Ogygia- Greek LocationLocation · Landmark"Navel of the Sea"
Also known as: Ὠγυγία
Description
The island at the navel of the sea, where Calypso kept Odysseus for seven years in a cave hung with grapevines. She offered him immortality; he sat on the shore each day, weeping toward Ithaca, and chose to go home mortal.
Mythology & Lore
The Navel of the Sea
Homer places Ogygia at the "navel of the sea," the center of the ocean, equally distant from all inhabited lands. No ships passed near the island; only divine intervention could carry anyone across the vast waters that surrounded it. Ogygia existed outside the known world, connected to nothing.
Calypso's cave was hung with trailing vines heavy with grapes. Meadows of violet and iris spread around it; springs of clear water flowed nearby; tall alder and fragrant cypress sheltered nesting birds. Nothing on the island required labor. The garden tended itself.
Odysseus's Captivity
Odysseus reached Ogygia as the sole survivor of his ship's destruction — washed ashore after his crew was killed for eating the sacred cattle of Helios. Calypso found him, took him to her cave, and kept him there for seven years. In Homer's telling, the longing for home never left him. Each day he sat on the rocky shore, weeping and gazing toward Ithaca across the uncrossable sea.
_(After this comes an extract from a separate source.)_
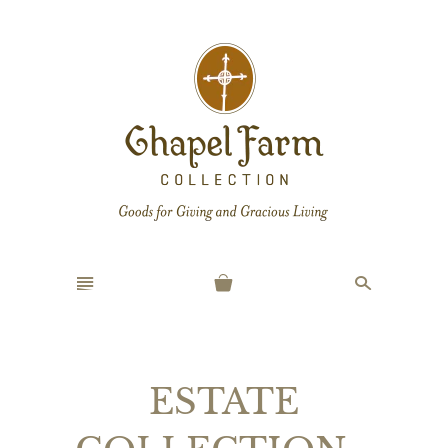
n
s
ESTATE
Calypso loved him and offered him immortality and eternal youth if he would stay as her husband. Odysseus refused. He chose Penelope — aging, mortal — over the ageless nymph who held him.
When Zeus at last sent Hermes to command Calypso to release her captive, even Hermes paused at the cave's entrance — cedar and citrus wood burned on the fire inside, and the scent carried across the island. Calypso sat at her loom, singing. She protested what the gods would never grant a goddess: the right to keep a mortal lover. But she obeyed. She gave Odysseus an axe and led him to the island's timber. He built the raft himself over four days, and she provisioned him for the voyage. Poseidon's storm shattered the raft seventeen days out, and Odysseus washed ashore on Scheria, the land of the Phaeacians, barely alive.